Wissenschaftliche Abhandlungen, 1878

JOHANNES KEPLER developed the scientific principles of the camera and its use in astronomy.

But Porta showed himself a real showman by his final word—describing how hunting, battles and other illusions may be made to appear in a room. Here artificial objects and painted scenes were substituted for the natural outdoors as the pictures for the room camera in a method originally suggested by Alberti. Porta said, “Nothing can be more pleasing for important people, dilettants and connoisseurs to behold.”—An early premiere audience of invited guests!

Porta recommended the use of miniature models of animals and natural scenes, the first stage sets for “motion pictures,” with puppet-like characters. He wrote, “Those present in the show-room will behold the trees, animals, hunters and other objects without knowing whether they are true or only illusions.” Porta revealed that he had put on shows of this kind many times for his friends and the illusions of reality were so good that the delighted audience could scarcely be told how the effects were achieved. He also told how the audience could be terrified.

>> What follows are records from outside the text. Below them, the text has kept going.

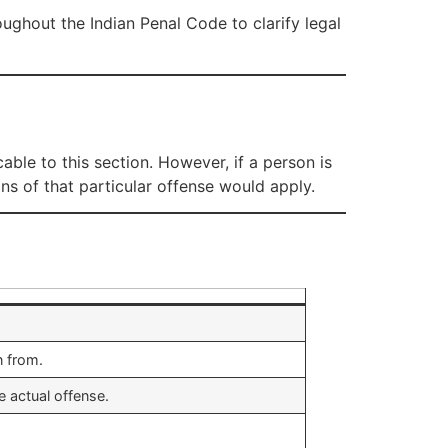
oughout the Indian Penal Code to clarify legal
cable to this section. However, if a person is
ons of that particular offense would apply.
n from.
 actual offense.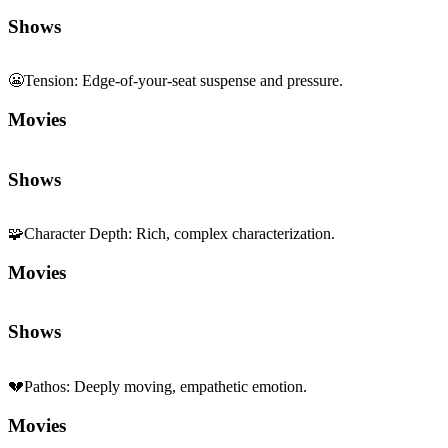
Shows
🧩
Character Depth
:
Rich, complex characterization.
Movies
Shows
💔
Pathos
:
Deeply moving, empathetic emotion.
Movies
Shows
🕵️
Crime
:
Heists, investigation, and underworld.
Movies
Shows
🗣️
Dialogue Centrality
:
Stories driven by conversation.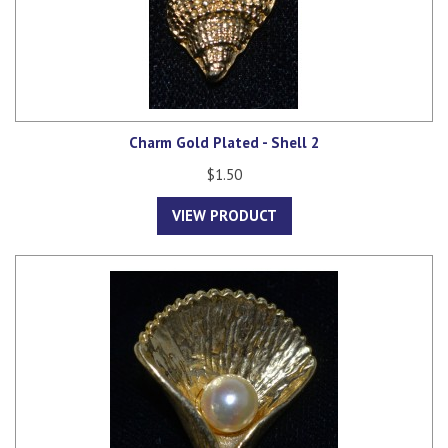
Charm Gold Plated - Shell 2
$1.50
VIEW PRODUCT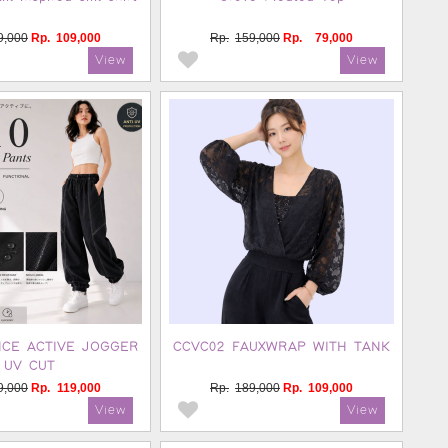
9,000
Rp.
109,000
Rp.
159,000
Rp.
79,000
NCE ACTIVE JOGGER
CCVC02 FAUXWRAP WITH TANK
UV CUT
9,000
Rp.
119,000
Rp.
189,000
Rp.
109,000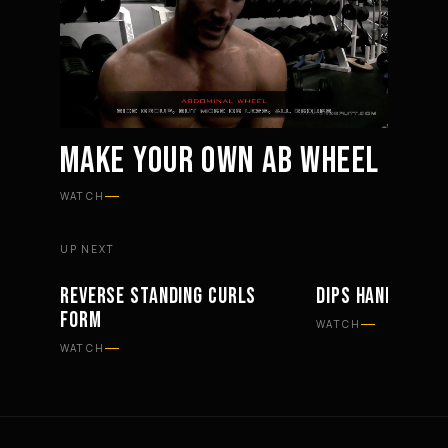
MAKE YOUR OWN AB WHEEL
Mute
Settings
WATCH
UP NEXT
REVERSE STANDING CURLS
DIPS HAND PLAC
WORKOUTS
WORKOUTS
FORM
WATCH
WATCH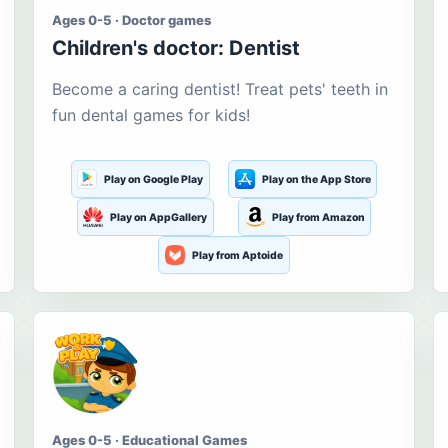
Ages 0-5 · Doctor games
Children's doctor: Dentist
Become a caring dentist! Treat pets' teeth in
fun dental games for kids!
Play on Google Play
Play on the App Store
Play on AppGallery
Play from Amazon
Play from Aptoide
Ages 0-5 · Educational Games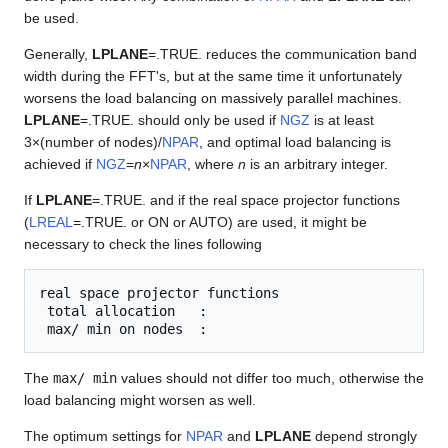
be used.
Generally,
LPLANE
=.TRUE. reduces the communication band
width during the FFT's, but at the same time it unfortunately
worsens the load balancing on massively parallel machines.
LPLANE
=.TRUE. should only be used if
NGZ
is at least
3×(number of nodes)/
NPAR
, and optimal load balancing is
achieved if
NGZ
=
n
×
NPAR
, where
n
is an arbitrary integer.
If
LPLANE
=.TRUE. and if the real space projector functions
(
LREAL
=.TRUE. or ON or AUTO) are used, it might be
necessary to check the lines following
real space projector functions

 total allocation   :

The
max/ min
values should not differ too much, otherwise the
load balancing might worsen as well.
The optimum settings for
NPAR
and
LPLANE
depend strongly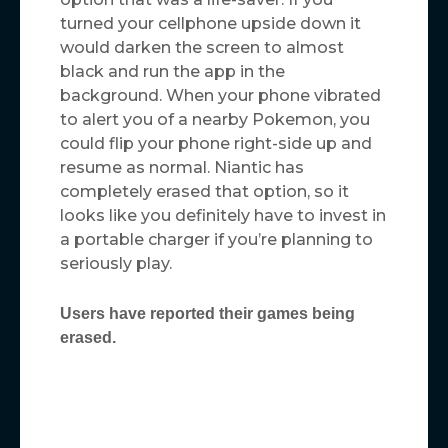
turned your cellphone upside down it
would darken the screen to almost
black and run the app in the
background. When your phone vibrated
to alert you of a nearby Pokemon, you
could flip your phone right-side up and
resume as normal. Niantic has
completely erased that option, so it
looks like you definitely have to invest in
a portable charger if you’re planning to
seriously play.
Users have reported their games being
erased.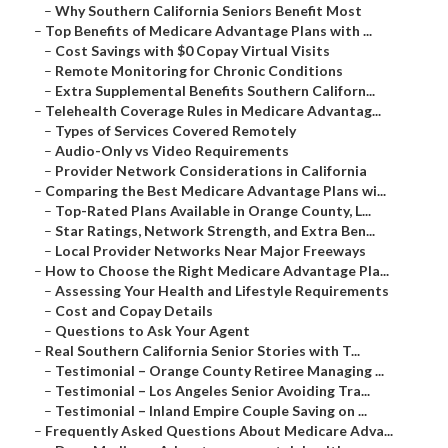
–
Why Southern California Seniors Benefit Most
–
Top Benefits of Medicare Advantage Plans with ...
–
Cost Savings with $0 Copay Virtual Visits
–
Remote Monitoring for Chronic Conditions
–
Extra Supplemental Benefits Southern Californ...
–
Telehealth Coverage Rules in Medicare Advantag...
–
Types of Services Covered Remotely
–
Audio-Only vs Video Requirements
–
Provider Network Considerations in California
–
Comparing the Best Medicare Advantage Plans wi...
–
Top-Rated Plans Available in Orange County, L...
–
Star Ratings, Network Strength, and Extra Ben...
–
Local Provider Networks Near Major Freeways
–
How to Choose the Right Medicare Advantage Pla...
–
Assessing Your Health and Lifestyle Requirements
–
Cost and Copay Details
–
Questions to Ask Your Agent
–
Real Southern California Senior Stories with T...
–
Testimonial – Orange County Retiree Managing ...
–
Testimonial – Los Angeles Senior Avoiding Tra...
–
Testimonial – Inland Empire Couple Saving on ...
–
Frequently Asked Questions About Medicare Adva...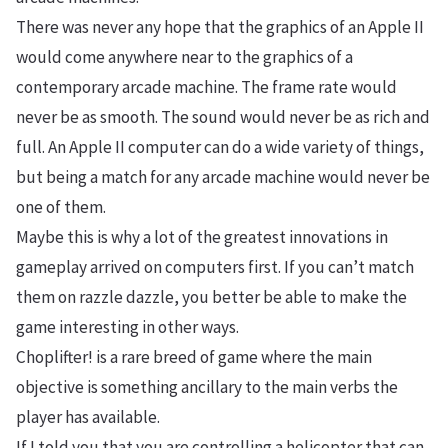
There was never any hope that the graphics of an Apple II
would come anywhere near to the graphics of a
contemporary arcade machine. The frame rate would
never be as smooth. The sound would never be as rich and
full. An Apple II computer can do a wide variety of things,
but being a match for any arcade machine would never be
one of them.
Maybe this is why a lot of the greatest innovations in
gameplay arrived on computers first. If you can’t match
them on razzle dazzle, you better be able to make the
game interesting in other ways.
Choplifter! is a rare breed of game where the main
objective is something ancillary to the main verbs the
player has available.
If I told you that you are controlling a helicopter that can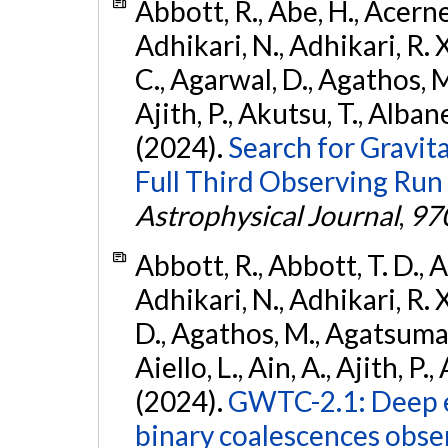
Abbott, R., Abe, H., Acernes
Adhikari, N., Adhikari, R. X.
C., Agarwal, D., Agathos, M.,
Ajith, P., Akutsu, T., Albanesi
(2024).
Search for Gravita
Full Third Observing Run
Astrophysical Journal
,
97
Abbott, R., Abbott, T. D., A
Adhikari, N., Adhikari, R. X
D., Agathos, M., Agatsuma, 
Aiello, L., Ain, A., Ajith, P.,
(2024).
GWTC-2.1: Deep e
binary coalescences obse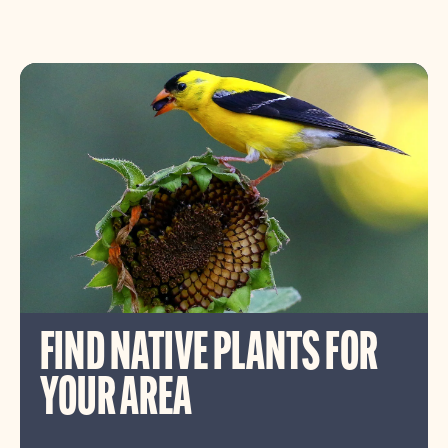
FIND NATIVE PLANTS FOR
YOUR AREA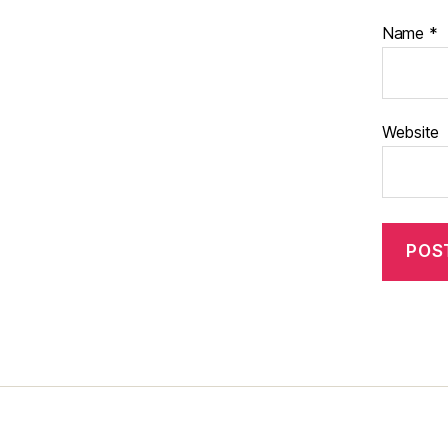
Name
*
Website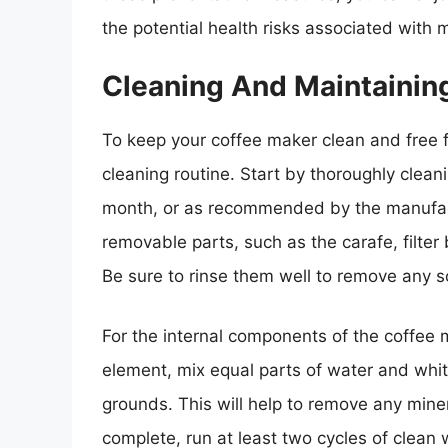
the potential health risks associated with
Cleaning And Maintainin
To keep your coffee maker clean and free fr
cleaning routine. Start by thoroughly clea
month, or as recommended by the manufac
removable parts, such as the carafe, filter
Be sure to rinse them well to remove any s
For the internal components of the coffee
element, mix equal parts of water and whit
grounds. This will help to remove any miner
complete, run at least two cycles of clean w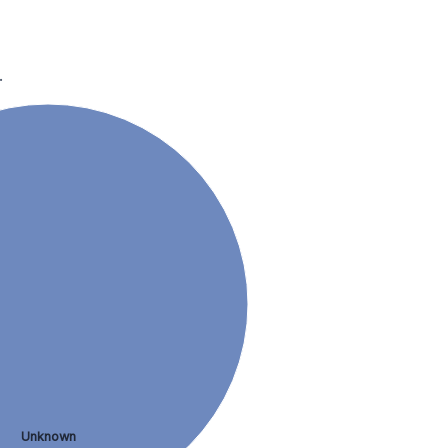
.
Unknown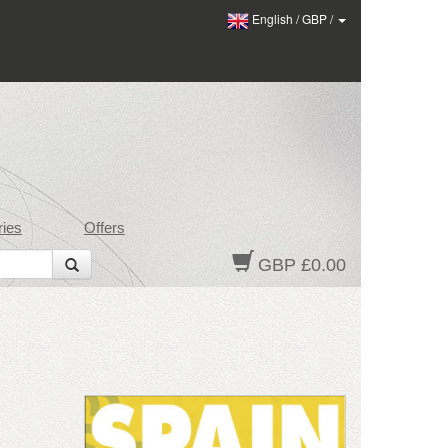
English
/
GBP
/
ies
Offers
GBP £0.00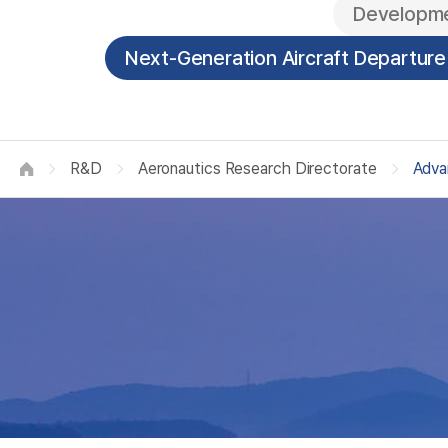
A
Developme
Next-Generation Aircraft Departur
R&D
Aeronautics Research Directorate
Adva
HOME
R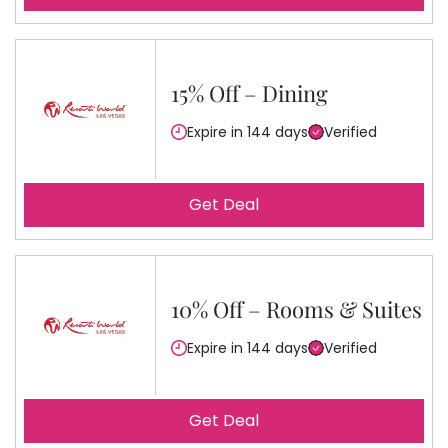
15% Off – Dining
Expire in 144 days
Verified
Get Deal
10% Off – Rooms & Suites
Expire in 144 days
Verified
Get Deal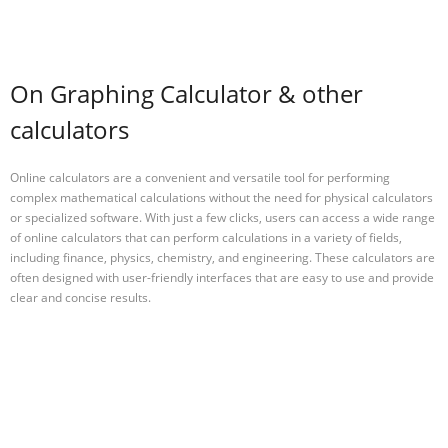
On Graphing Calculator & other
calculators
Online calculators are a convenient and versatile tool for performing
complex mathematical calculations without the need for physical calculators
or specialized software. With just a few clicks, users can access a wide range
of online calculators that can perform calculations in a variety of fields,
including finance, physics, chemistry, and engineering. These calculators are
often designed with user-friendly interfaces that are easy to use and provide
clear and concise results.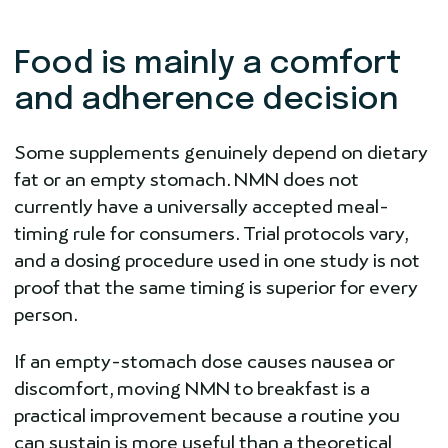
Food is mainly a comfort
and adherence decision
Some supplements genuinely depend on dietary
fat or an empty stomach. NMN does not
currently have a universally accepted meal-
timing rule for consumers. Trial protocols vary,
and a dosing procedure used in one study is not
proof that the same timing is superior for every
person.
If an empty-stomach dose causes nausea or
discomfort, moving NMN to breakfast is a
practical improvement because a routine you
can sustain is more useful than a theoretical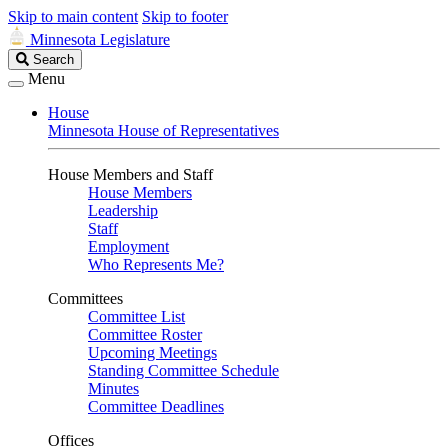
Skip to main content
Skip to footer
Minnesota Legislature
Search
Search
Legislature
Menu
House
Minnesota House of Representatives
House Members and Staff
House Members
Leadership
Staff
Employment
Who Represents Me?
Committees
Committee List
Committee Roster
Upcoming Meetings
Standing Committee Schedule
Minutes
Committee Deadlines
Offices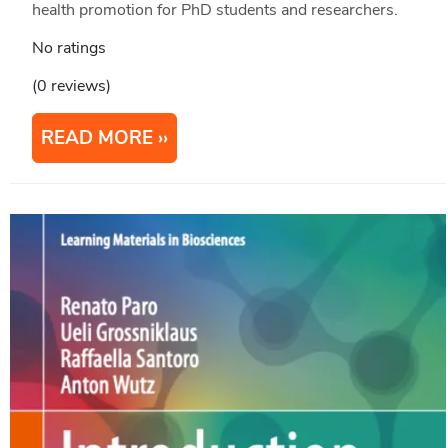
health promotion for PhD students and researchers.
No ratings
(0 reviews)
READ MORE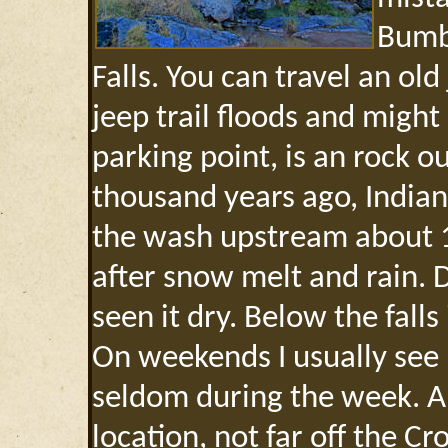
Bumb
Falls. You can travel an old 
jeep trail floods and might
parking point, is an rock o
thousand years ago, Indian
the wash upstream about 1/
after snow melt and rain. 
seen it dry. Below the fall
On weekends I usually see 
seldom during the week. A 
location, not far off the C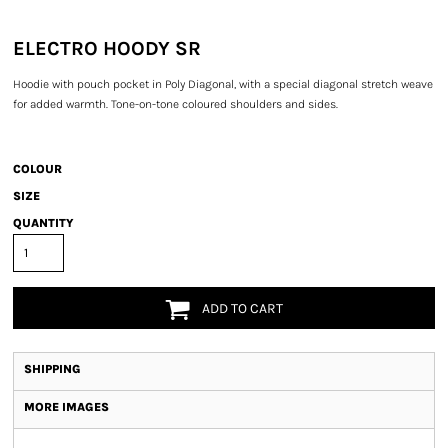
ELECTRO HOODY SR
Hoodie with pouch pocket in Poly Diagonal, with a special diagonal stretch weave
for added warmth. Tone-on-tone coloured shoulders and sides.
COLOUR
SIZE
QUANTITY
ADD TO CART
SHIPPING
MORE IMAGES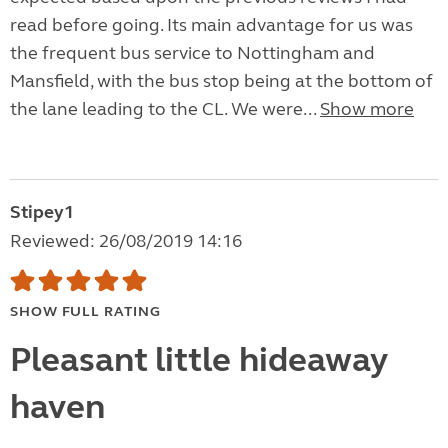
read before going. Its main advantage for us was
the frequent bus service to Nottingham and
Mansfield, with the bus stop being at the bottom of
the lane leading to the CL. We were...
Show more
Stipey1
Reviewed: 26/08/2019 14:16
SHOW FULL RATING
Pleasant little hideaway
haven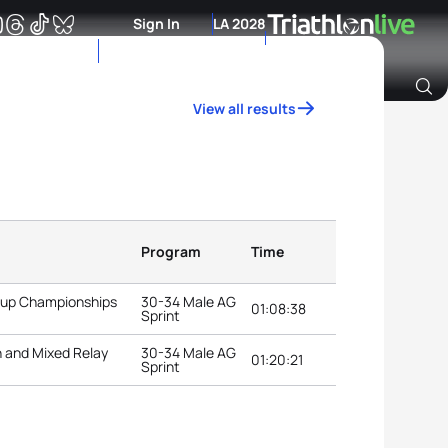
Sign In
LA 2028
View all results
Archive of Ranking Data from previous years
Program
Time
roup Championships
30-34 Male AG
01:08:38
Sprint
n and Mixed Relay
30-34 Male AG
01:20:21
Sprint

Porta concluded this account with a description of how to use the camera in order to observe an eclipse, something which Bacon or one of his contemporaries had already worked out. Before good instruments were developed, the room camera was an excellent device to save the astronomer’s eyesight and still give him a good view of an eclipse. The giant 200-inch telescope at Palomar in California is closely related to the original use of the camera for astronomical work.

There does not seem to be any evidence that Porta developed a portable camera, the direct ancestor of the modern photographic camera. He also did not appear to have much success with his lenses, as he found the concave mirrors as good as or better than a camera obscura with a lens.

The general subject of the chapter which included the camera was “Herein Are Propounded Burning Glasses” “and the Wonderful Sights to be Seen by Them.” (Recall Archimedes and his Burning Glasses.) Let Porta tell it: “What could be seen more wonderful, than that by reciprocal strokes of reflexion, images should appear outwardly hanging in the air and yet neither the visible object nor the glass seen? that they may seem not to be repercussions of the glasses, but spirits of vain phantasms.”

In a book on refraction, published in 1593, the eye and the camera obscura were compared by Porta. He also covered refraction, vision, the rainbow, prismatic colors (all subjects treated by the early experimenters in optics).

Porta had a great, though mixed, influence. Even in his own mind he did not seem able to decide whether the magic shadows should be used to deceive the public as effects of secret powers or whether they should be used for genuine entertainment and instruction.